→ RECORDS FOR PROCESSING
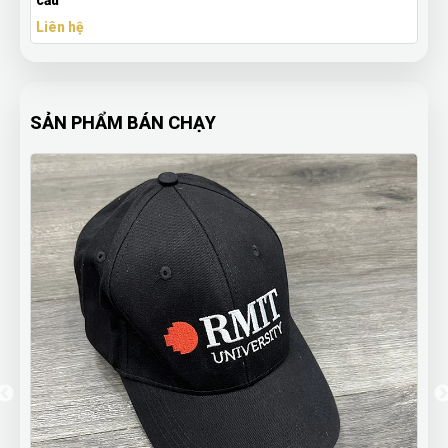
Dáng, Giá Rẻ
Liên hệ
SẢN PHẨM BÁN CHẠY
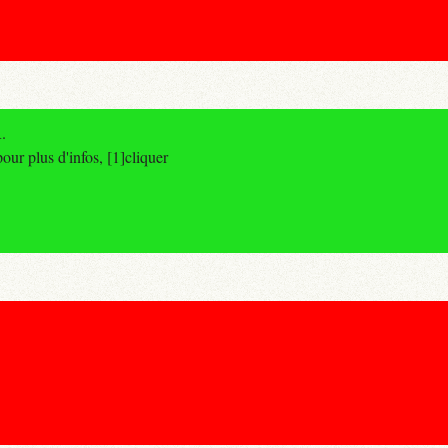
.
r plus d'infos, [1]cliquer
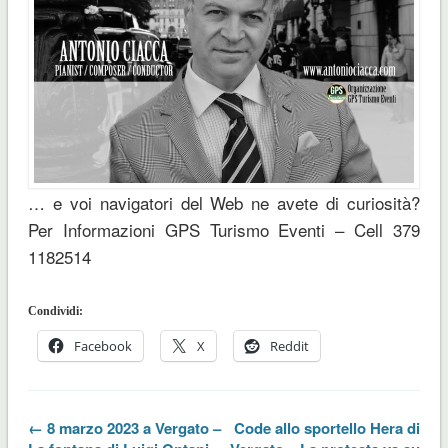
… e voi navigatori del Web ne avete di curiosità?
Per Informazioni GPS Turismo Eventi – Cell 379
1182514
Condividi:
Facebook
X
Reddit
← 8 marzo 2023 a Vergato –
Code allo sportello Hera di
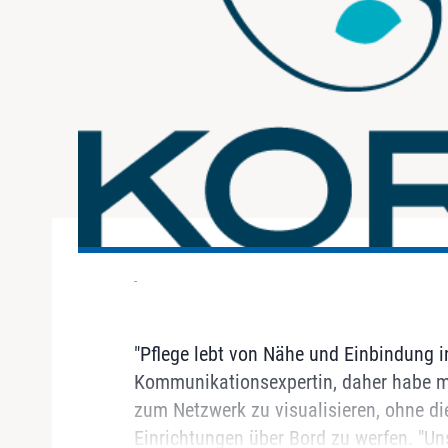
-
"Pflege lebt von Nähe und Einbindung in
Kommunikationsexpertin, daher habe m
zum Netzwerk zu visualisieren, ohne di
Einrichtungen über Bord zu werfen. "Uns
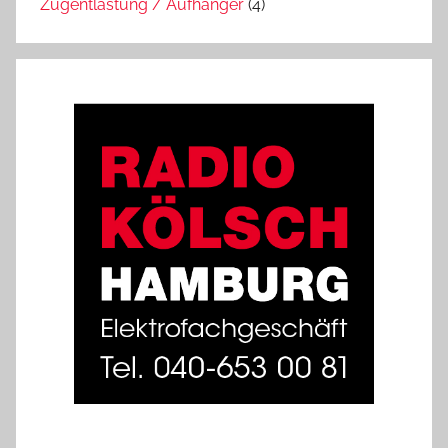
Zugentlastung / Aufhänger
(4)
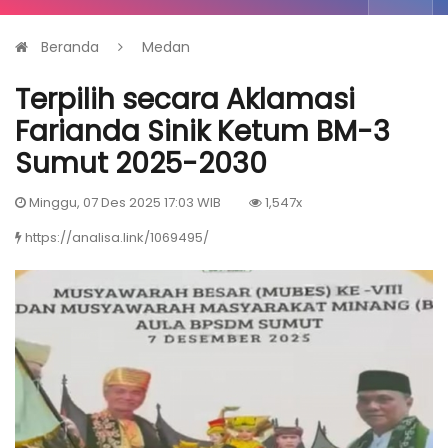
Beranda
Medan
Terpilih secara Aklamasi
Farianda Sinik Ketum BM-3
Sumut 2025-2030
Minggu, 07 Des 2025 17:03 WIB
1,547x
https://analisa.link/1069495/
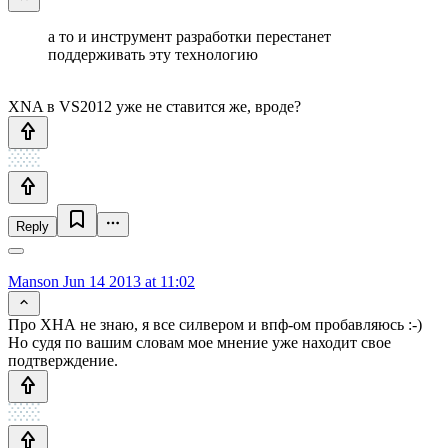
а то и инструмент разработки перестанет
поддерживать эту технологию
XNA в VS2012 уже не ставится же, вроде?
Reply
Manson
Jun 14 2013 at 11:02
Про ХНА не знаю, я все силвером и впф-ом пробавляюсь :-)
Но судя по вашим словам мое мнение уже находит свое
подтверждение.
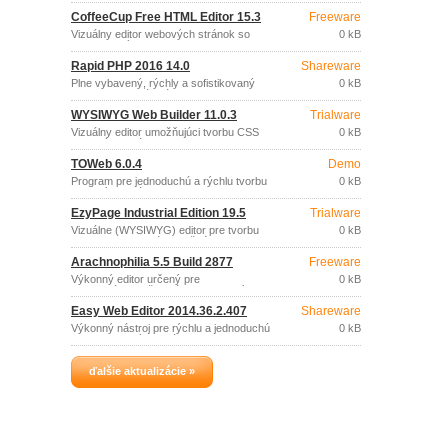
CoffeeCup Free HTML Editor 15.3
Freeware
Vizuálny editor webových stránok so
0 kB
zabudovaným FTP klientom na ukladanie
stránok na webový server.
Rapid PHP 2016 14.0
Shareware
Plne vybavený, rýchly a sofistikovaný
0 kB
PHP editor ponúkajúci oveľa viac ako
základné funkcie bežných nástrojov na
WYSIWYG Web Builder 11.0.3
Trialware
editáciu PHP.
Vizuálny editor umožňujúci tvorbu CSS
0 kB
webových stránok aj bez znalosti HTML
jazyka.
TOWeb 6.0.4
Demo
Program pre jednoduchú a rýchlu tvorbu
0 kB
webových stránok, bez potreby
akejkoľvek znalosti zodpovedajúcich
EzyPage Industrial Edition 19.5
Trialware
technológií, programovania a bez
potreby softvéru na úpravu snímok.
Vizuálne (WYSIWYG) editor pre tvorbu
0 kB
dokumentov, ktoré je možné exportovať
vo formáte HTML, PDF, BMP, GIF,
Arachnophilia 5.5 Build 2877
Freeware
JPEG, PNG, TIF.
Výkonný editor určený pre
0 kB
programátorov, špeciálne zameraný na
tvorbu webov.
Easy Web Editor 2014.36.2.407
Shareware
Výkonný nástroj pre rýchlu a jednoduchú
0 kB
tvorbu webových stránok vysokej
úrovne aj pre začiatočníkov.
ďalšie aktualizácie »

→ EXERCISE DESCRIPTION
Which lines above carry the string "rýchlu"? Copy those lines.

→ WRITTEN RESPONSE
Program pre jednoduchú a rýchlu tvorbu
Výkonný nástroj pre rýchlu a jednoduchú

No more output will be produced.